[Collected data entries]
○ ○ ○ ○

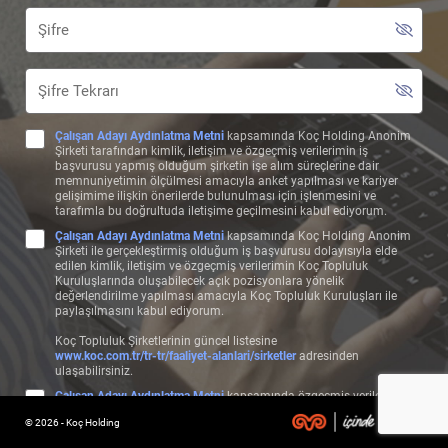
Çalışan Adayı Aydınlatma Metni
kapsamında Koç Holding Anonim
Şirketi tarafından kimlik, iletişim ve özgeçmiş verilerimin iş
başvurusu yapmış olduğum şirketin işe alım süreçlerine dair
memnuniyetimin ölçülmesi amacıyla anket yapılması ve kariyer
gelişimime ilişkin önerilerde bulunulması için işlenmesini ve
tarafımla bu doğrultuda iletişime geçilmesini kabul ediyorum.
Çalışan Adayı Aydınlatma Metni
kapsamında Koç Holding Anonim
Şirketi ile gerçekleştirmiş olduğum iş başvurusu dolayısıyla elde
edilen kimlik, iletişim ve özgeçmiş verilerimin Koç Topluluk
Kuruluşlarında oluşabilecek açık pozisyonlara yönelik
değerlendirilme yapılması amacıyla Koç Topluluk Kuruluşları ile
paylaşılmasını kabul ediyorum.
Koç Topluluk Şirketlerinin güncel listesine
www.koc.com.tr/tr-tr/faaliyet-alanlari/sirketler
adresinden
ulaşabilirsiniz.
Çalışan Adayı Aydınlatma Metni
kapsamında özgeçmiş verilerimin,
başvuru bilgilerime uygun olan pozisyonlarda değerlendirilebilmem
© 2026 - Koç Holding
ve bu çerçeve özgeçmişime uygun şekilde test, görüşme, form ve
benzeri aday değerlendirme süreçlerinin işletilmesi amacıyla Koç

○ ○ ○ ○

*TASK INSTRUCTIONS:*
Exactly as they stand, set down all of the entries above, minus every picture.

*TASK RESULT:*
Çalışan Adayı Aydınlatma Metni
kapsamında Koç Holding Anonim
Şirketi tarafından kimlik, iletişim ve özgeçmiş verilerimin iş
başvurusu yapmış olduğum şirketin işe alım süreçlerine dair
memnuniyetimin ölçülmesi amacıyla anket yapılması ve kariyer
gelişimime ilişkin önerilerde bulunulması için işlenmesini ve
tarafımla bu doğrultuda iletişime geçilmesini kabul ediyorum.
Çalışan Adayı Aydınlatma Metni
kapsamında Koç Holding Anonim
Şirketi ile gerçekleştirmiş olduğum iş başvurusu dolayısıyla elde
edilen kimlik, iletişim ve özgeçmiş verilerimin Koç Topluluk
Kuruluşlarında oluşabilecek açık pozisyonlara yönelik
değerlendirilme yapılması amacıyla Koç Topluluk Kuruluşları ile
paylaşılmasını kabul ediyorum.
Koç Topluluk Şirketlerinin güncel listesine
www.koc.com.tr/tr-tr/faaliyet-alanlari/sirketler
adresinden
ulaşabilirsiniz.
Çalışan Adayı Aydınlatma Metni
kapsamında özgeçmiş verilerimin,
başvuru bilgilerime uygun olan pozisyonlarda değerlendirilebilmem
© 2026 - Koç Holding
ve bu çerçeve özgeçmişime uygun şekilde test, görüşme, form ve
benzeri aday değerlendirme süreçlerinin işletilmesi amacıyla Koç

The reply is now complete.